::: RECORDS FOR THE TASK

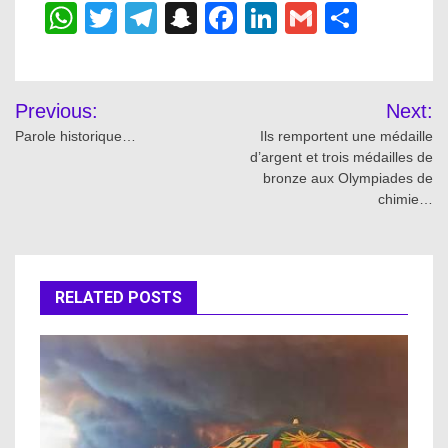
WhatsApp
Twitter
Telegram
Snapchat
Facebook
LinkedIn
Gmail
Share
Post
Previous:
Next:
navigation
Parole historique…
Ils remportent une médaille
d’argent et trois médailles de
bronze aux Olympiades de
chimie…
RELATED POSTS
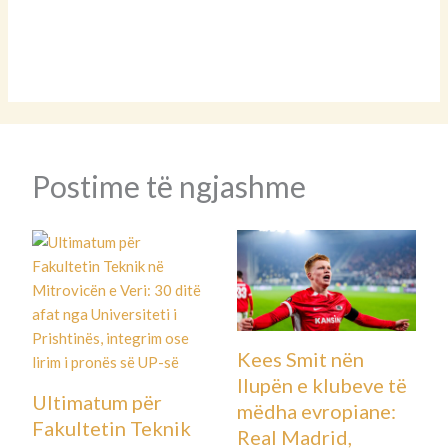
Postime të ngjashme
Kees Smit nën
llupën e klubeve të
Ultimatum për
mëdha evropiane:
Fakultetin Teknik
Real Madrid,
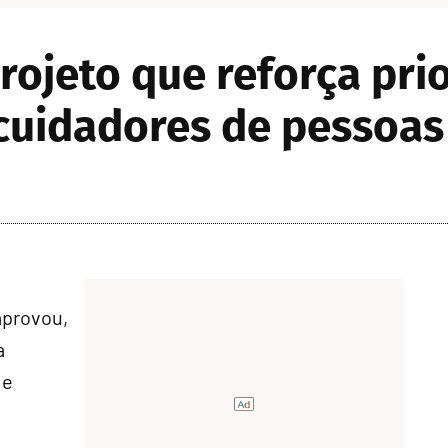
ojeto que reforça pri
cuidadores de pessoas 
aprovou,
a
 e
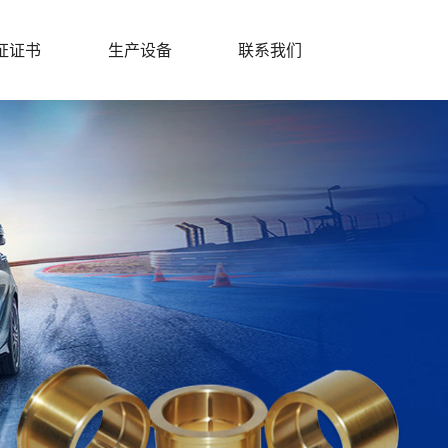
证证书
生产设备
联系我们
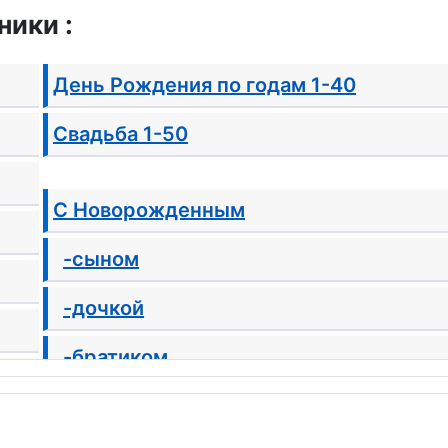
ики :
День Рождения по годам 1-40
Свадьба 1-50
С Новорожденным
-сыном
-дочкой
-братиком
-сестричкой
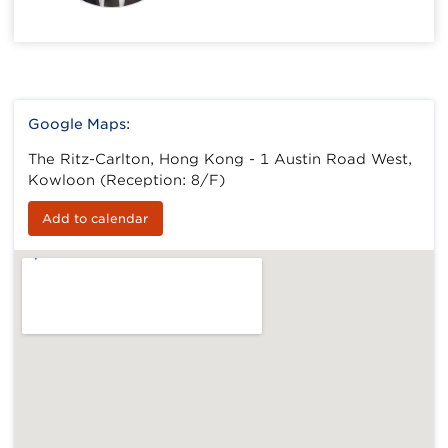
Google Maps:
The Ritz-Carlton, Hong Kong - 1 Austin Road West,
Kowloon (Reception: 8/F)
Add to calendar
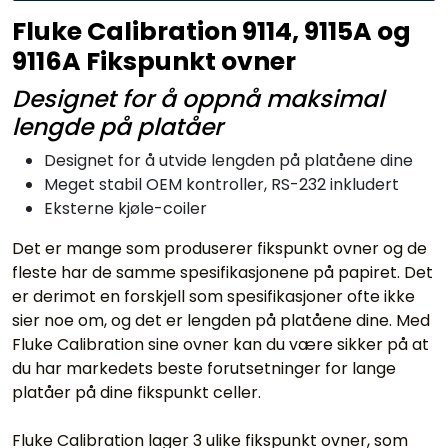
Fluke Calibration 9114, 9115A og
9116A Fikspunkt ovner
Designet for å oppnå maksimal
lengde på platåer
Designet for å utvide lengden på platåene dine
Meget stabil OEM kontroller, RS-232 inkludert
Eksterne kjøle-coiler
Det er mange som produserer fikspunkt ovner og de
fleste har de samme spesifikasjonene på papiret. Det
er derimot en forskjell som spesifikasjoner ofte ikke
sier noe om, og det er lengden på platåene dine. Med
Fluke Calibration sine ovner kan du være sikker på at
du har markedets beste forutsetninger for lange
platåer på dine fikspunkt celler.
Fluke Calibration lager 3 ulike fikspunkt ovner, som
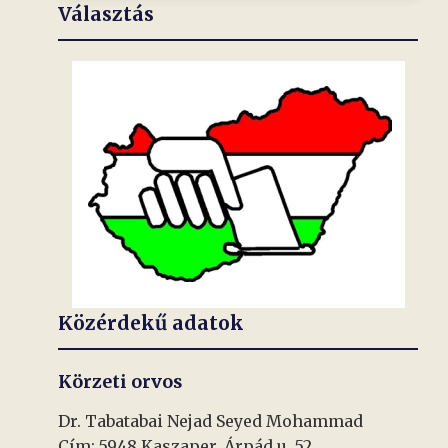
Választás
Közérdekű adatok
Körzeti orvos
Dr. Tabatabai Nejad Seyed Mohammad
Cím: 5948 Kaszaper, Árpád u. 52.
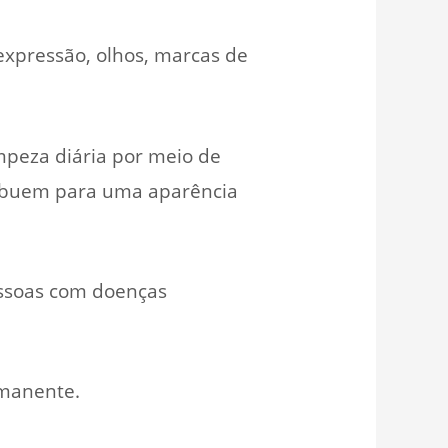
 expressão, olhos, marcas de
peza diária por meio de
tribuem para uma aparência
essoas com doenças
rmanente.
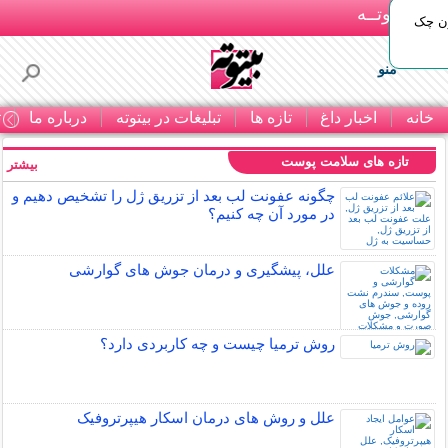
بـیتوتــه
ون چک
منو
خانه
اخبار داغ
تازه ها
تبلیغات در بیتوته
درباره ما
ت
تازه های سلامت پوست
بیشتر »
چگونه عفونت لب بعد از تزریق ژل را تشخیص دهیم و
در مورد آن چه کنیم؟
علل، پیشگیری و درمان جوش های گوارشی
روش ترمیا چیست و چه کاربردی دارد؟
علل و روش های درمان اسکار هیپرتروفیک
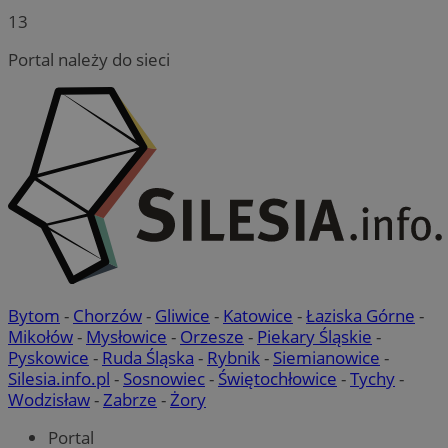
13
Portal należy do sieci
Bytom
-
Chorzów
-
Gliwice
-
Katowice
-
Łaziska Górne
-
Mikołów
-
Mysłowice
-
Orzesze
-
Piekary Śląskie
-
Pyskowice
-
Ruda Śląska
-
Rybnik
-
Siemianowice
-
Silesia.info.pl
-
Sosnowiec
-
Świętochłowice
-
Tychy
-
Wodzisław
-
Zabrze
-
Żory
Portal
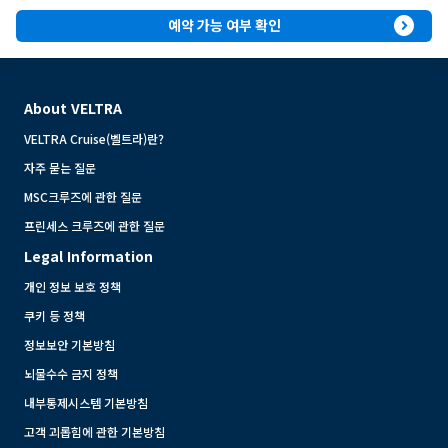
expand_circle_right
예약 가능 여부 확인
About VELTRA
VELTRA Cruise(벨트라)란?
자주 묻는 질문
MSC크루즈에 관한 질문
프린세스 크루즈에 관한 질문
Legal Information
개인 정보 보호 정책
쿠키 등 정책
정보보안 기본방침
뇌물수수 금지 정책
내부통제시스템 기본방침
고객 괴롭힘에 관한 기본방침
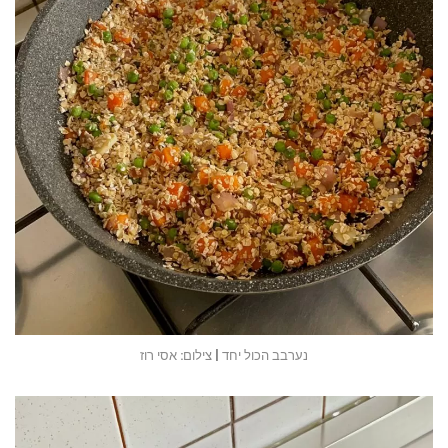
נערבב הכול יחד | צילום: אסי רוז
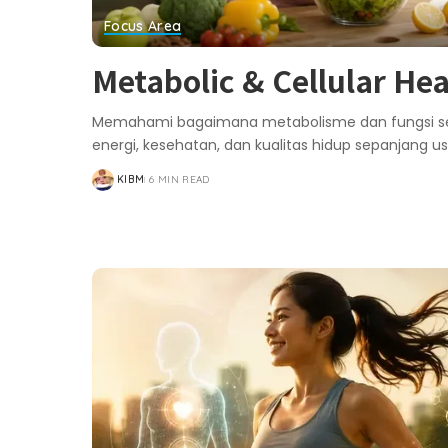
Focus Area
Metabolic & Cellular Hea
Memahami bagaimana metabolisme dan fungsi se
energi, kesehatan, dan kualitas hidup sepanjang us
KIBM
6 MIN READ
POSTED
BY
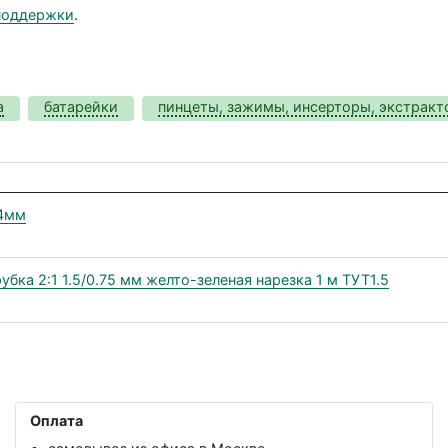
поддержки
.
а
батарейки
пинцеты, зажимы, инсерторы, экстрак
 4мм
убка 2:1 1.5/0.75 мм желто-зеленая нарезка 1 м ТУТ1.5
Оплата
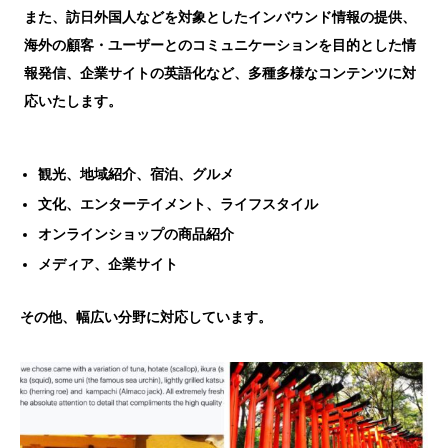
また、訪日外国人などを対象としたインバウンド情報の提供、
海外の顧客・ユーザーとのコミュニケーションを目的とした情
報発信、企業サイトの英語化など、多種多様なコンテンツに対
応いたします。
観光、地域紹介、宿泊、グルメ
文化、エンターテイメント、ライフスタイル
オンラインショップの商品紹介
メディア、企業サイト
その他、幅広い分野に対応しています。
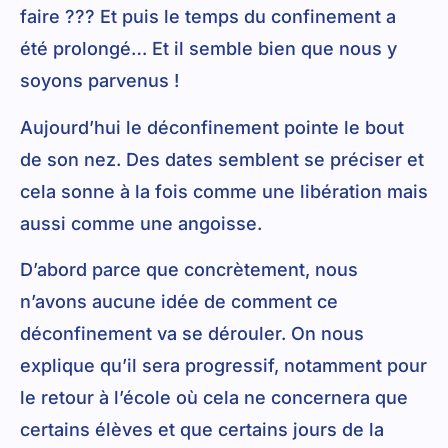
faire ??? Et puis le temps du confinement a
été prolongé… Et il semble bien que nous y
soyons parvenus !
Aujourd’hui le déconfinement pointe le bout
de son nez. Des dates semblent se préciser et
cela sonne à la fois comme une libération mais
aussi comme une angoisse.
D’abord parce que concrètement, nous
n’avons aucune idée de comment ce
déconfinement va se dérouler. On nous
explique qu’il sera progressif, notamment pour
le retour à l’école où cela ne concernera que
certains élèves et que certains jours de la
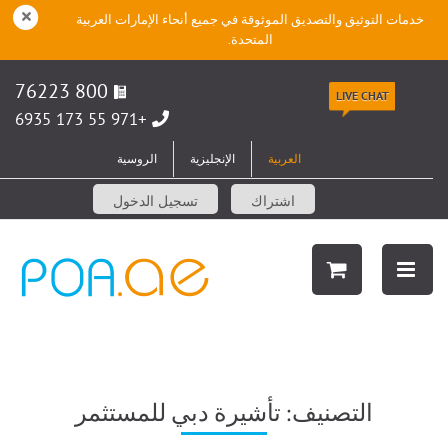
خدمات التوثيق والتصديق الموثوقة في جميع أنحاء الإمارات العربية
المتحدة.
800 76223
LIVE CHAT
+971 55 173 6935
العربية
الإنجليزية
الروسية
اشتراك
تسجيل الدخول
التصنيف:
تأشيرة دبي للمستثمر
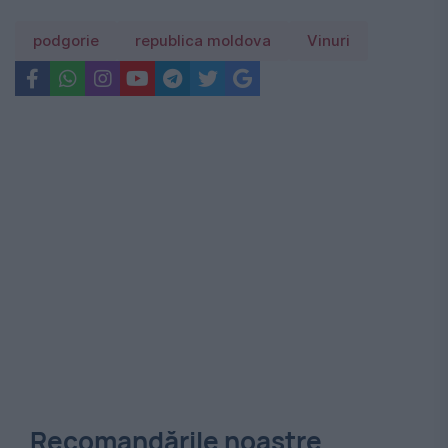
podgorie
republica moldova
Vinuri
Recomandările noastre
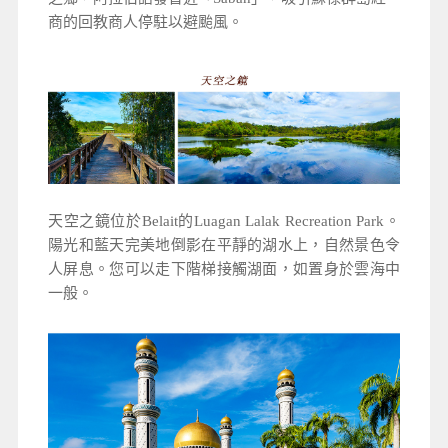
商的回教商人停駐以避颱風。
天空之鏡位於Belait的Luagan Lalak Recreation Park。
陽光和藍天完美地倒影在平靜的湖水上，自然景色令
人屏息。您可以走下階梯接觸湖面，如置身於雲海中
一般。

::::::

If a line of the entries above includes the word "ovner", count it; then state the total and nothing else.

--- SOLUTION FOR THIS EXERCISE ---
4